Extracted information.
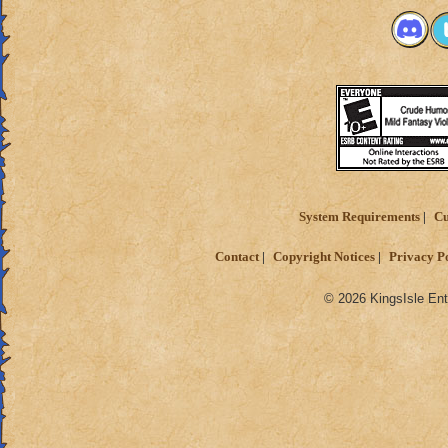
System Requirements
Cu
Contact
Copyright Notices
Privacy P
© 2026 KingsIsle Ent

* * *

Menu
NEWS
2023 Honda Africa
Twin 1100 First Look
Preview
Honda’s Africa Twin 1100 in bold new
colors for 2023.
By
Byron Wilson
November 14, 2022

...

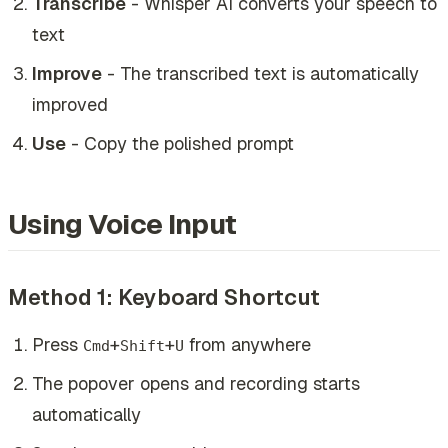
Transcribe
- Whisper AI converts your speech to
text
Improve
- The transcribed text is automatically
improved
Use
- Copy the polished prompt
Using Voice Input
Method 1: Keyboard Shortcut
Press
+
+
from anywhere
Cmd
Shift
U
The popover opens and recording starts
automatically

What you should do.
Start with the line above that contains "System Requirements" and end with the line that contains "2026 KingsIsle Ent". Write out those lines exactly, and only those.

Result.
System Requirements
Cu
Contact
Copyright Notices
Privacy P
© 2026 KingsIsle Ent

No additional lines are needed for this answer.